Catriona Troth was born in Scotland and grew up in Canada before returning to the UK. After more than twenty years spent writing technical reports at work and fiction on the commuter train, Catriona made the shift into freelance writing. She now writes regularly for Words with Jam literary magazine, researches and writes articles for Quakers in the World and tweets as @L1bCat. She is a proud of the Triskele Books author collective, and the author of Ghost Town and Gift of the Raven.
ACKNOWLEDGMENT
Thank you for having me, Jay. I’d like to take the opportunity to pay tribute to Triskele Books, the author collective of which I am part. Without them, I would not have had the courage to put my book out there, or the voice with which to continue to talk about it. Even before Triskele Books was formed, the four women at its heard were my mentors, my harshest critics and my staunchest supports. They helped me write and rewrite the book until it was the best it could be. They even stopped me making a horrible mistake with the cover, as a result of which the book now shows a face to the world of which I am inordinately proud.
I am also extremely proud of the way that Triskele Books has continued to reach out to form communities with other writers. For two years, we have run Indie Author Fairs – pop up bookshop that allow authors to showcase their books and interact directly with readers. This year we are expanding on this concept to lauch the first ever Triskele Lit Fest (TLF16), on 17th September at Lift in Islington (near the Angel tube station in London). As well as a pop-up bookshop, this will feature a series of exciting author panels, including one focused on literary fiction. Preserving the Unicorn will bring together authors and editors to discuss how they work together when the text, at first sight, defies conventional wisdom on how a narrative ‘should’ be put together. How does an editor hone such a text without destroying the unique magic the author has created?
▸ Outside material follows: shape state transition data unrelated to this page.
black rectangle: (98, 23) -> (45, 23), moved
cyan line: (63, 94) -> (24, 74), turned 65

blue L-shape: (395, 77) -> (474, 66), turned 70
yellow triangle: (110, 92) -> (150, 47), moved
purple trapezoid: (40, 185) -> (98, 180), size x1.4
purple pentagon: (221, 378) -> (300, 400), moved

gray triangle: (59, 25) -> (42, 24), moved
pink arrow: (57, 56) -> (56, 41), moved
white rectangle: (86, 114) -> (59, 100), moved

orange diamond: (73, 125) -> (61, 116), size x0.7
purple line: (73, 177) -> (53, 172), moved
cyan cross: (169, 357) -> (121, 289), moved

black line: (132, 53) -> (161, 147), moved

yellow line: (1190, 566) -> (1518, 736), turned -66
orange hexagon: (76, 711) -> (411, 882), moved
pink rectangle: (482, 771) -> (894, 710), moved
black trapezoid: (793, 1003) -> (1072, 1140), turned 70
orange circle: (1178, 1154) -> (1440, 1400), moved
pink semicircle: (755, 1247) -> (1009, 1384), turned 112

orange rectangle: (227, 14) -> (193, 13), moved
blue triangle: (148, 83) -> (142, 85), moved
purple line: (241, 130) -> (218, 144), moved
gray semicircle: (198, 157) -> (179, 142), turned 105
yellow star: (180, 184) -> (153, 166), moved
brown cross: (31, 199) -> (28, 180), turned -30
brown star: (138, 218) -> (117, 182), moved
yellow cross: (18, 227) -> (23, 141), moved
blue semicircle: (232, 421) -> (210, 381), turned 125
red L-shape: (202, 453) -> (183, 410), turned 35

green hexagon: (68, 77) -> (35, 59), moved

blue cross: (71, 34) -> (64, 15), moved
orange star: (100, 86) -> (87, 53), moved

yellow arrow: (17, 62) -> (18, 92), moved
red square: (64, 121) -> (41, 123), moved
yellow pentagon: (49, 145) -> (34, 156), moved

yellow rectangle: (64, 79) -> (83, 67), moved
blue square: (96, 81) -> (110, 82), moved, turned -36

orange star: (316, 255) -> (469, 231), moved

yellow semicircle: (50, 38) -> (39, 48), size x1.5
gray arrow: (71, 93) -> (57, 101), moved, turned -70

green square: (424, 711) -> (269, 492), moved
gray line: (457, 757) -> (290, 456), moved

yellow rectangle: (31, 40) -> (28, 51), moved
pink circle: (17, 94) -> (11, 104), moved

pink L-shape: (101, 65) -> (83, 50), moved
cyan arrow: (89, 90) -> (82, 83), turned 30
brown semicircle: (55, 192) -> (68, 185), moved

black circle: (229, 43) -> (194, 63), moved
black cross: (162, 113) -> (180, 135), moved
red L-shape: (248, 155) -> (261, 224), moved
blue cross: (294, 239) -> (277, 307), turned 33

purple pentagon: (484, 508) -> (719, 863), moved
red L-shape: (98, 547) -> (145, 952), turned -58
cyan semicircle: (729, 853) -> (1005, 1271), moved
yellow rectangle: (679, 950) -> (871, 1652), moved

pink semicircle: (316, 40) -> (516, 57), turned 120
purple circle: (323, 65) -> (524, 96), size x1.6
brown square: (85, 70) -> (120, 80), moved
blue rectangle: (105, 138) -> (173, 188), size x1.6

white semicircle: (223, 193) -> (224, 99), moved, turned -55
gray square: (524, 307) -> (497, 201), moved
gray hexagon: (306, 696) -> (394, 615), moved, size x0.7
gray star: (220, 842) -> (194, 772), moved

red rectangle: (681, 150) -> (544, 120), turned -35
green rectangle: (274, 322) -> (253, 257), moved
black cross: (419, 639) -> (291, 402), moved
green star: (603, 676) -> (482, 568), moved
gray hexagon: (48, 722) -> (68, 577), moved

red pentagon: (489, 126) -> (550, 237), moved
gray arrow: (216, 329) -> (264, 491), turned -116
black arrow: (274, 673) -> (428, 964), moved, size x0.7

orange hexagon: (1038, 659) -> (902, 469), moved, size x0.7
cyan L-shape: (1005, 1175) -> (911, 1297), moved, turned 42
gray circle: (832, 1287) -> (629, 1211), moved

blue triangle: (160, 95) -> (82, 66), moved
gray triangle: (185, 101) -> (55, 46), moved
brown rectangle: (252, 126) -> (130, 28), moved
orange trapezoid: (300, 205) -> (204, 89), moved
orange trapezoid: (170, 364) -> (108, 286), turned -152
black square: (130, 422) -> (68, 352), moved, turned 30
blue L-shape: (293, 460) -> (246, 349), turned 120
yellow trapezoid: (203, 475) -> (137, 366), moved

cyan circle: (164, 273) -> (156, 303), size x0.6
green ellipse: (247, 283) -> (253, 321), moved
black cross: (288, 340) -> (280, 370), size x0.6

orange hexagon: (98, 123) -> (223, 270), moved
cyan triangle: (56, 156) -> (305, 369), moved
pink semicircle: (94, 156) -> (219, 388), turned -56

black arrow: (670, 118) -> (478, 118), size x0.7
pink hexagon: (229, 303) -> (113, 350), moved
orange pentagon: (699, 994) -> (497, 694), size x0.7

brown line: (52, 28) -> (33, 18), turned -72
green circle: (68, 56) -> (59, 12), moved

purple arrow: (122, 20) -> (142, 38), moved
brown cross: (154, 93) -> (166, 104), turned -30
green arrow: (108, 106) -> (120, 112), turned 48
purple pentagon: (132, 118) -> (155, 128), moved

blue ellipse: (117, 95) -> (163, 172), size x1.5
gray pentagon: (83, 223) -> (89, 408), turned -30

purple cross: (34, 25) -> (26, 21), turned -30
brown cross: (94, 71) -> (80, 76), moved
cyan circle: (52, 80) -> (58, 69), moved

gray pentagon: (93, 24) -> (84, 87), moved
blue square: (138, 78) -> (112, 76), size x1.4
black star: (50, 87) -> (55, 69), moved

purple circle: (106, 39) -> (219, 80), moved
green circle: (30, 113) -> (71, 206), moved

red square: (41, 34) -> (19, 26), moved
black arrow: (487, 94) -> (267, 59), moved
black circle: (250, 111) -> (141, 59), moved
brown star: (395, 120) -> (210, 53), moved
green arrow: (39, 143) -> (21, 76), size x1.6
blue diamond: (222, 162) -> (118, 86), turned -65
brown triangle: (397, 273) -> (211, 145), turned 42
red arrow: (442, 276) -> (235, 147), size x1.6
I found Catriona’s statement that traditional marketing budgets have disappeared, for literary fiction (excepting that for novels assumed or already known to be prize winners), both sad and enlightening.
It makes sense – writers are not in a position to complain when their publisher doesn’t do much promotion. The literary authors I have met have day jobs, often in teaching, where the published novel is almost a credential, and certainly not a money-maker.
Literary novels almost always take longer to write than popcorn fiction – it takes time to get the language right, the layers and complexities and themes built in. So definitely more of a labor of love.
I hope it doesn’t have to be that way. I noticed today that The Handmaid’s Tale is about to be broadcast, or more accurately, streamed. Netflix? And regardless of what SF fans have complained about, Atwood is a literary novelist, and the Tale is an excellent book. As is Gaudy Night, which I have just reread for the fourth or fifth time (it is one of the spiritual ancestors of my own book).
I’m also encouraged to hear that ALLI is working to get awards opened up to indies.
A great interview. I’ve added Ghost Town to my TBR list.